Student loan debt has received plenty of attention over the past several years from the media, scholars and policymakers. Increased scrutiny on aggregate and individual debt, especially for graduate and professional students, has led some to question the efficacy and value of some federal loans, arguing the private sector is better equipped to handle providing access to advanced education.

But the value of federal loans is unmistakably clear: they provide access to education to those who would otherwise not be able to afford it. This goal of expanding access to advanced education, which is of no import to private lenders, is critical to maintaining America’s high educational and economic standing. Having formerly been one of the largest private student loan lenders in the country, and given our focus on graduate and professional education, we show in this report that the private sector would be an inadequate substitute for the current federal investment in higher education, especially regarding maintaining access to advanced education for all students.

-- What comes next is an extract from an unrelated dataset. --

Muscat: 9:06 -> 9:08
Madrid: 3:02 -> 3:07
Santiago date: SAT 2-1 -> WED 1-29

As Congress deliberates the value of advanced education through reauthorization of the Higher Education Act, it is critical that it is armed with complete and accurate context, data and potential effects of proposed policy changes. Proposals designed to have the federal government retreat from providing loans to those seeking graduate and professional degrees are misguided at best, and if implemented, would substantially hinder access to advanced education for those who need it most.

This report, the second of our two-part series on graduate lending, uses federal data to show, as one example, that black borrowers and Historically Black Colleges and Universities would likely be severely harmed by a move to significantly limit or outright eliminate federal lending to graduate and professional students.

Key takeaways:

  • Changes to programs that would negatively impact and target graduate and professional students (e.g., further limiting or eliminating Grad PLUS, increasing repayment amounts or time to forgiveness, etc.) would be ill-advised because these students are, by far, the best performing cohort of borrowers in the federal student loan portfolio.

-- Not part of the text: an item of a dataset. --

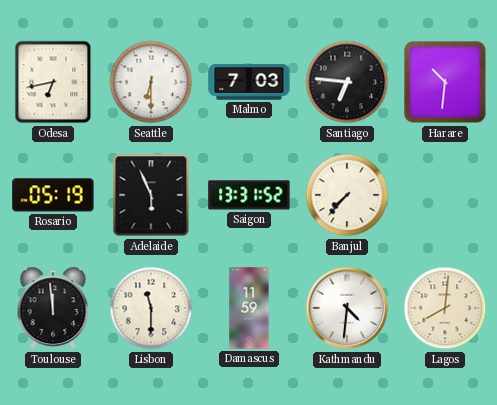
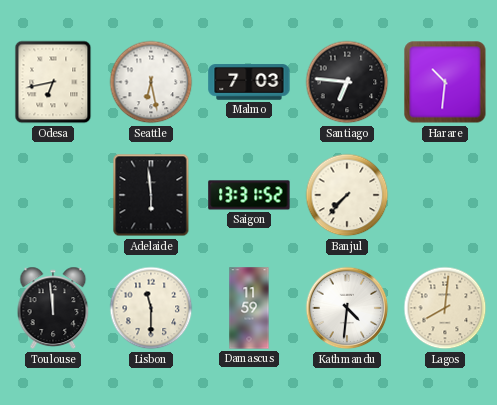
Seattle: 6:30 -> 6:28
Rosario: 05:19 -> none
Adelaide: 5:56 -> 5:59
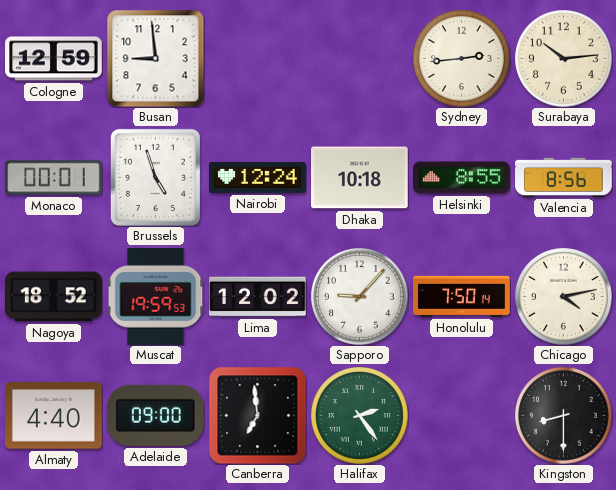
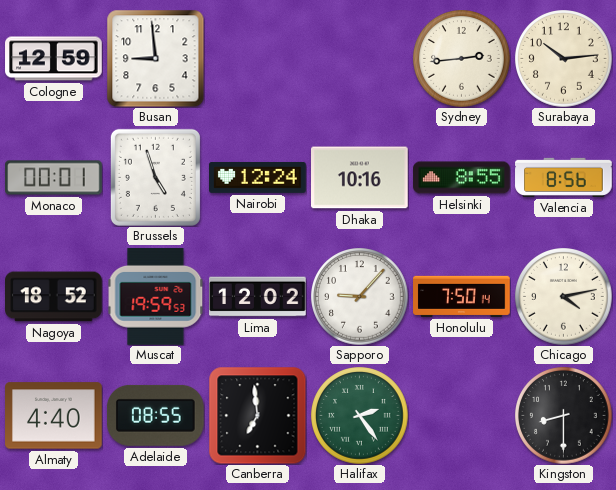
Dhaka: 10:18 -> 10:16
Adelaide: 09:00 -> 08:55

  • Private student loan lending is an inadequate substitute for the access-driven investment from the federal government in advanced education. Differing incentives, goals and underwriting means the private sector would be unwilling to risk sacrificing profits to provide access for many students; thus, it could not properly serve the diverse and broad demands of the American workforce.

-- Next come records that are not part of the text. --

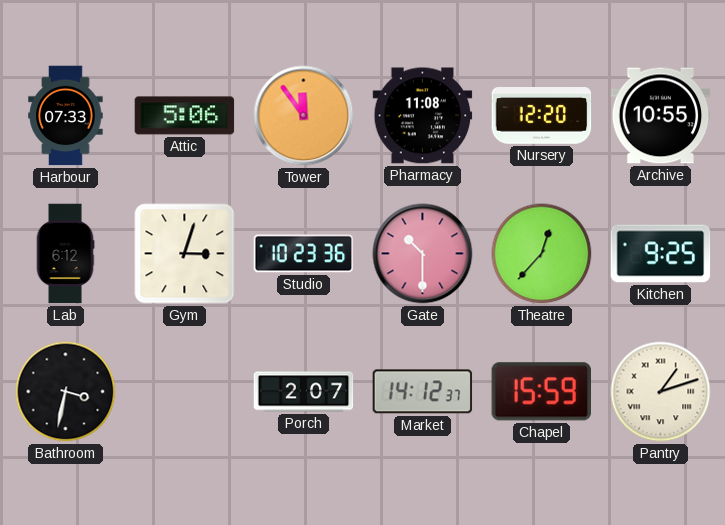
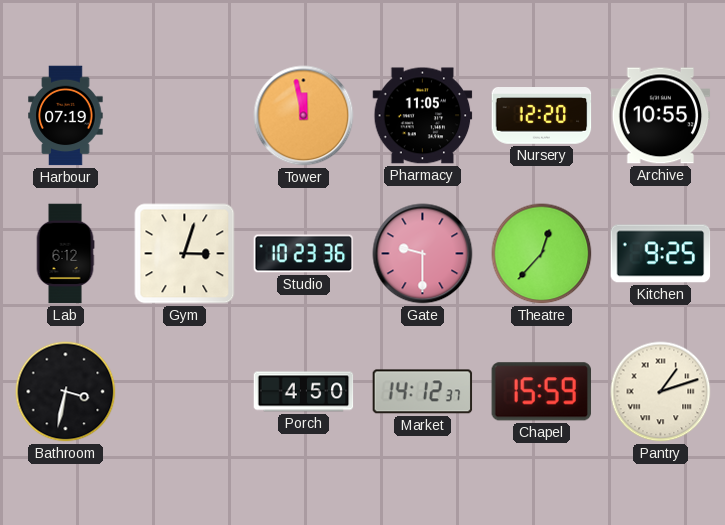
Harbour: 07:33 -> 07:19
Attic: 5:06 -> none
Tower: 11:54 -> 11:58
Pharmacy: 11:08 -> 11:05
Gate: 10:30 -> 9:30
Porch: 2:07 -> 4:50
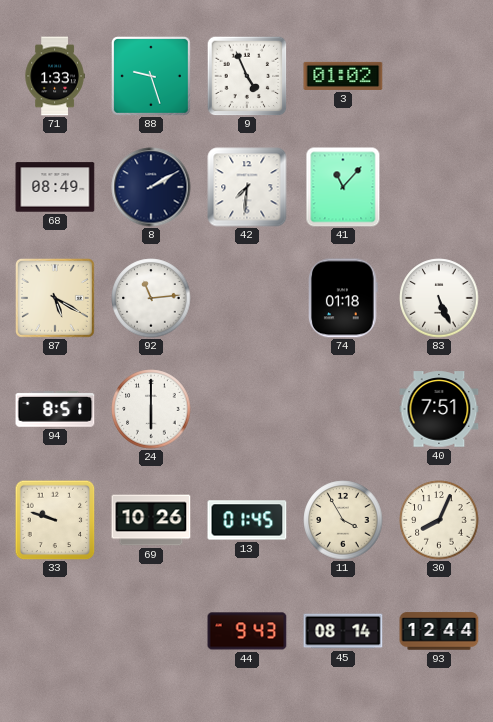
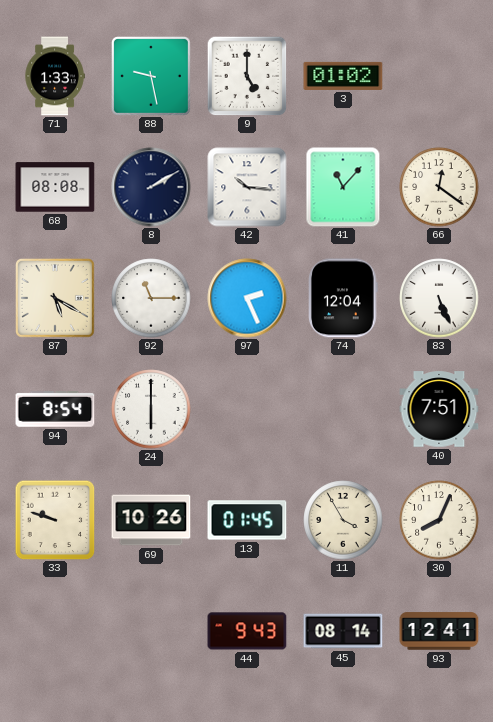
88: 9:27 -> 9:28
9: 4:56 -> 5:00
68: 08:49 -> 08:08
42: 7:31 -> 10:16
66: none -> 12:21
92: 11:14 -> 11:15
97: none -> 2:26
74: 01:18 -> 12:04
94: 8:51 -> 8:54
93: 12:44 -> 12:41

  • Black borrowers and Historically Black Colleges and Universities would likely be the most substantially harmed by privatization of graduate lending because of the difficulty many students would have obtaining privately financed credit under traditional underwriting standards.

  • Addressing institutional quality and accountability cannot be intermingled with changes to federal loans. Severely limiting or eliminating federal graduate lending should not be used as an end-run around difficult-to-construct accountability systems because doing so would unnecessarily punish students.